▶ [Work order] What is the number of lines below that include "fekk"? Give that number alone.
- - - - - - -
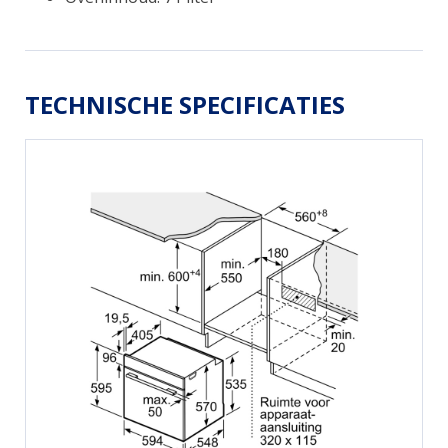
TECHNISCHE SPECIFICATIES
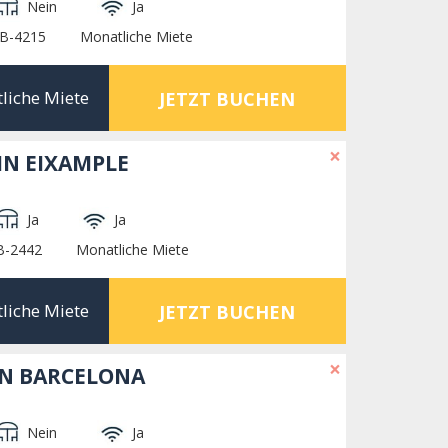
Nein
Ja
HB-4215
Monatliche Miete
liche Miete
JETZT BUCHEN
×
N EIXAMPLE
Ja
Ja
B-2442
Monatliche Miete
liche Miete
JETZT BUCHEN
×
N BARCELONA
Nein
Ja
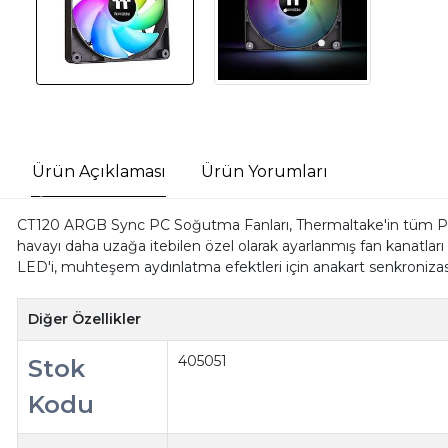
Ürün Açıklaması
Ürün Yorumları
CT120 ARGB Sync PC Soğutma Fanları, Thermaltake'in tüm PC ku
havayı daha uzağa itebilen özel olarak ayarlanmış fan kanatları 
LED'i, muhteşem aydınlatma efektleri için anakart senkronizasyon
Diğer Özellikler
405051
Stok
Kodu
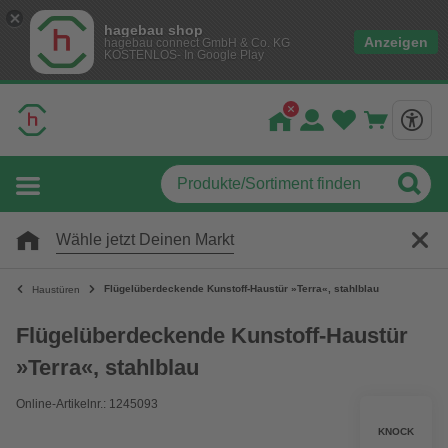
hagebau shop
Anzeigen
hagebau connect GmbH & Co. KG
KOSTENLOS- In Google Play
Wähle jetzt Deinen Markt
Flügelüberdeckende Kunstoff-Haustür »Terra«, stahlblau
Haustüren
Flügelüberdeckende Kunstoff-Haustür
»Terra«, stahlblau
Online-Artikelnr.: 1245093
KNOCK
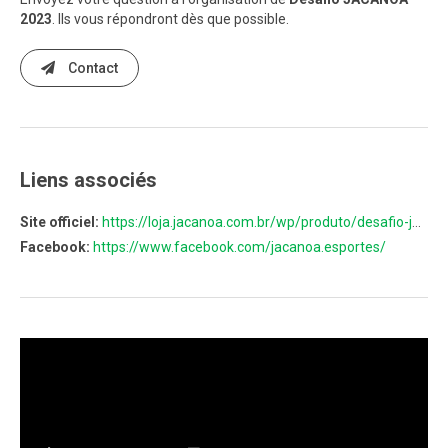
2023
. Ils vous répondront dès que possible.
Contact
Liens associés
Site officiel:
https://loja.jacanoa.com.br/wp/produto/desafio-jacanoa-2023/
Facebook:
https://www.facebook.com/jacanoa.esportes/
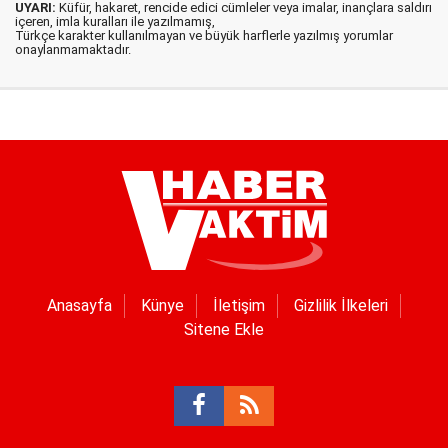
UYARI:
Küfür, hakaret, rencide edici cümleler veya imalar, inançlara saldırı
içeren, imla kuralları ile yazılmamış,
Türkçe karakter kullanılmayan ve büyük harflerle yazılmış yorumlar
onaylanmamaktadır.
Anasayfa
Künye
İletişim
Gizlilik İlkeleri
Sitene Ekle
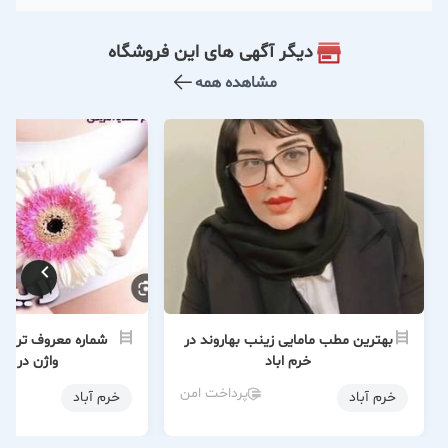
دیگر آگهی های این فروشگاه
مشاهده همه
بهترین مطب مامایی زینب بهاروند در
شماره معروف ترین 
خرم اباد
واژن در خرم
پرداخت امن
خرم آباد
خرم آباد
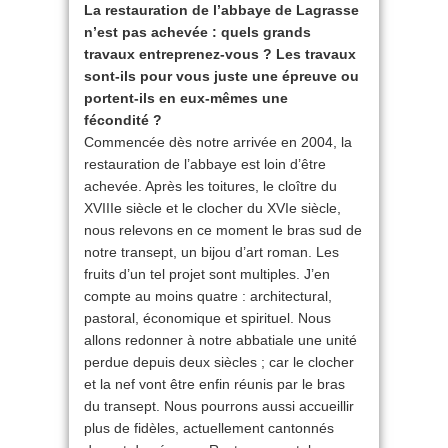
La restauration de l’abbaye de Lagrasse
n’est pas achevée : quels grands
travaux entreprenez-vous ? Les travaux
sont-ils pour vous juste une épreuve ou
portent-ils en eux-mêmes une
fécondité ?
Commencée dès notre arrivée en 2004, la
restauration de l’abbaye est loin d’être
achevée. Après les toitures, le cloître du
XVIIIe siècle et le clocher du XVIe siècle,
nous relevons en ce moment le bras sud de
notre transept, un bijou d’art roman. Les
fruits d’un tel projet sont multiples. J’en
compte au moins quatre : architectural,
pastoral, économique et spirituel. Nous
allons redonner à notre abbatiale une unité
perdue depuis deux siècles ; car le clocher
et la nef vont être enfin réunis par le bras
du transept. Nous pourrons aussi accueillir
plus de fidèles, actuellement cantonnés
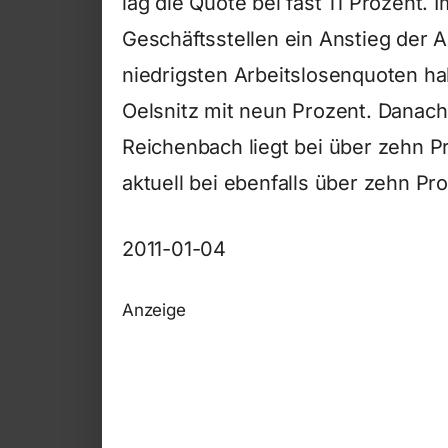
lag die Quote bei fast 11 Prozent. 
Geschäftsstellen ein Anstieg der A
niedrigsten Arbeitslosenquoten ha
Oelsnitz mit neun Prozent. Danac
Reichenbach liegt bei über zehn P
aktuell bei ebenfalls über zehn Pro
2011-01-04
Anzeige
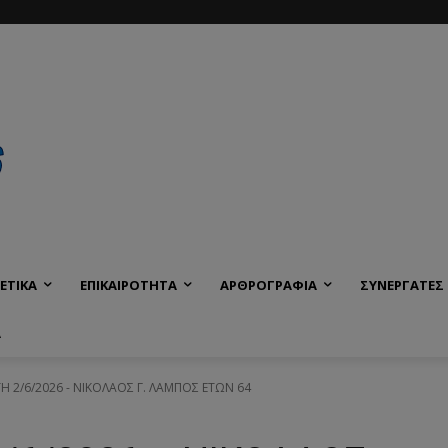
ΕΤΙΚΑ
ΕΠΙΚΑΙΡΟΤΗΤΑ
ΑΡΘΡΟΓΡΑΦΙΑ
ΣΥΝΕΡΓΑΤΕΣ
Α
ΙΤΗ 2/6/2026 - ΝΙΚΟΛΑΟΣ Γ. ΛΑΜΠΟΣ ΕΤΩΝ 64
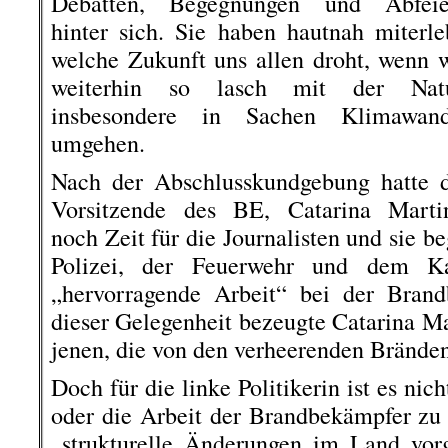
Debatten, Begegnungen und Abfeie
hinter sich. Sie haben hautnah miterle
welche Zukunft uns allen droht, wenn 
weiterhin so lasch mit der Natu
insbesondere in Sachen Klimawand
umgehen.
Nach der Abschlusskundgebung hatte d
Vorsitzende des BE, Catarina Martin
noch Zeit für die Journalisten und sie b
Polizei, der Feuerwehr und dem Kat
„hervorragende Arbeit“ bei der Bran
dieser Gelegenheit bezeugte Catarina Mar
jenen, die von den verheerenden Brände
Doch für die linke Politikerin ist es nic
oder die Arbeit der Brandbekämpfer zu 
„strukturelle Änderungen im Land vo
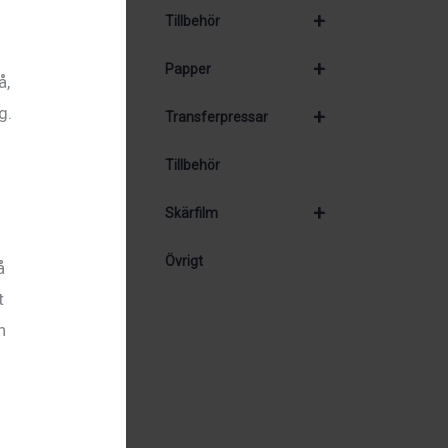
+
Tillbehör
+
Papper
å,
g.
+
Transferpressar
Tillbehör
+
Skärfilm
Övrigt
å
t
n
- - - - - - -
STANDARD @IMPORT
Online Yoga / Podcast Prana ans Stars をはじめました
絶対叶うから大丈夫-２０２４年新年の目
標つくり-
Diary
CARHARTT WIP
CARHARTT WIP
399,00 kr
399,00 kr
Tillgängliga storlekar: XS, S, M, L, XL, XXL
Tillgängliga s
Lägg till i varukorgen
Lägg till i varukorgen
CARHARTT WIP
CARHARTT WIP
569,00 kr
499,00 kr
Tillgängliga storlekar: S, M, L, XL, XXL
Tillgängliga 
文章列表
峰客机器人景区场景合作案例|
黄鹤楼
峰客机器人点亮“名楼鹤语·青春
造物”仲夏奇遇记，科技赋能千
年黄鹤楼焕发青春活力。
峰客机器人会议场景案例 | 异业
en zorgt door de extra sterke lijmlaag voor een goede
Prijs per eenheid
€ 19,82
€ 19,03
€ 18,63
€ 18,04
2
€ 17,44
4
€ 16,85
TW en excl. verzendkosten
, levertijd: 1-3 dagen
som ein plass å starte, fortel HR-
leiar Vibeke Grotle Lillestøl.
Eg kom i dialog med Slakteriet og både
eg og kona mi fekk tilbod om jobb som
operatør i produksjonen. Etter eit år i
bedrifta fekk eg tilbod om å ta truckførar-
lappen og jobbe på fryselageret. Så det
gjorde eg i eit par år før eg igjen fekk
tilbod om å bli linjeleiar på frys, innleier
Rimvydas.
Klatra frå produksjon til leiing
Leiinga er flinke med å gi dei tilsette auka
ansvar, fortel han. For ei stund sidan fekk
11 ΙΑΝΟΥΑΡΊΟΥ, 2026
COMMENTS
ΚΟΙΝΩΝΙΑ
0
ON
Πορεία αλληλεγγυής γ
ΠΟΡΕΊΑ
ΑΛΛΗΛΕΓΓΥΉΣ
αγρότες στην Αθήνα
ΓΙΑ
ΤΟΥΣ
- - - - - - -
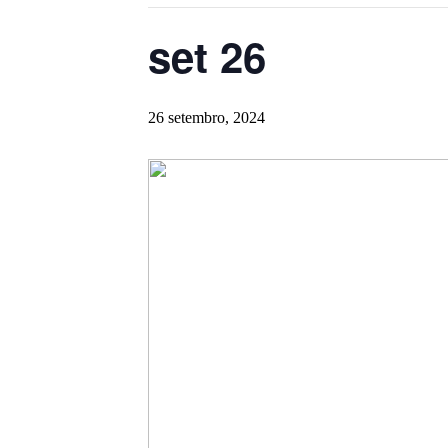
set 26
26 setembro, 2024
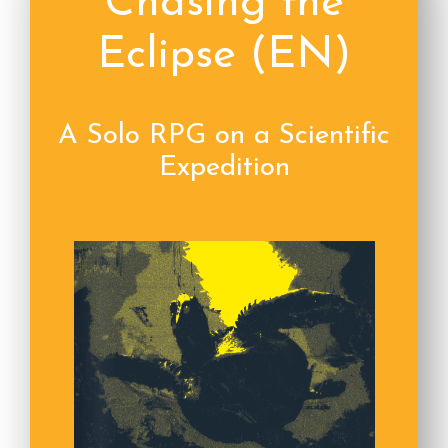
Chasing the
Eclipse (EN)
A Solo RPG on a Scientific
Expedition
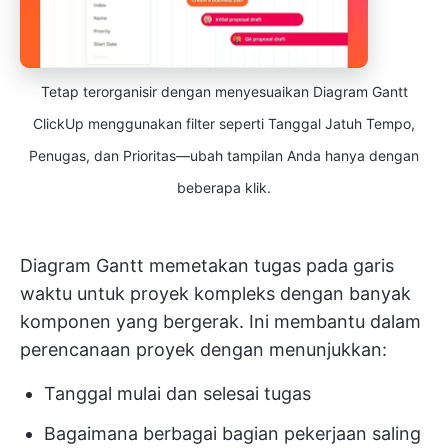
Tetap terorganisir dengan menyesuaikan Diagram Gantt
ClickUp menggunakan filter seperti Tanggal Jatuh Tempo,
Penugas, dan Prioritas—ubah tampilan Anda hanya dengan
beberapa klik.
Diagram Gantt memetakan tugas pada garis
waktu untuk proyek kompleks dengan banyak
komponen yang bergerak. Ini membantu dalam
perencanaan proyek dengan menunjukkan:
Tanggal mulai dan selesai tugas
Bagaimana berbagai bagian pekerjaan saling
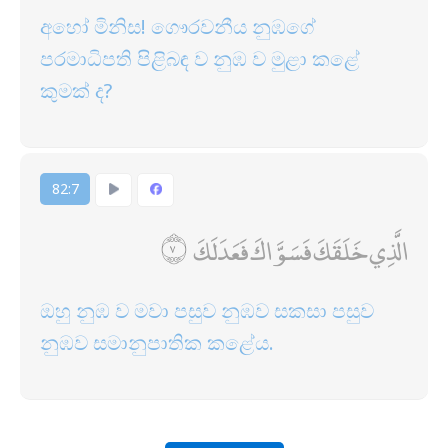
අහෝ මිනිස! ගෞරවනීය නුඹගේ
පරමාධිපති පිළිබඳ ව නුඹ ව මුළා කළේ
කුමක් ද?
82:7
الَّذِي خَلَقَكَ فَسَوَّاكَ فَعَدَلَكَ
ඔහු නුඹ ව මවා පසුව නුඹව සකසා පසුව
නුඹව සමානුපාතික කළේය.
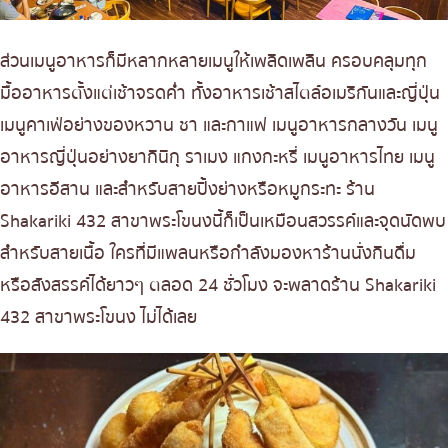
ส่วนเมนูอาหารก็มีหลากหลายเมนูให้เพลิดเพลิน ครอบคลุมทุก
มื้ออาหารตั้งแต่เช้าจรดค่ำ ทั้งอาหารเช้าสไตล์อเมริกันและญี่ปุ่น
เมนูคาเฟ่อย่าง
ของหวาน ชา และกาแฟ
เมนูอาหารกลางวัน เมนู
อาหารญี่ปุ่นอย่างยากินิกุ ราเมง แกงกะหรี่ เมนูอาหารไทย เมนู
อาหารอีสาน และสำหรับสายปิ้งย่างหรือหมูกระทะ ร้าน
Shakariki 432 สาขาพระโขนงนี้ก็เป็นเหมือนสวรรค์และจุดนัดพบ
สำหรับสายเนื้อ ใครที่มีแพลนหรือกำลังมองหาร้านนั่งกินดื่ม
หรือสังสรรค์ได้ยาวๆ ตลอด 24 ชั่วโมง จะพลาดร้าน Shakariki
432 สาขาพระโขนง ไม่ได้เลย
- - - - - - -
▶ [Solution] 4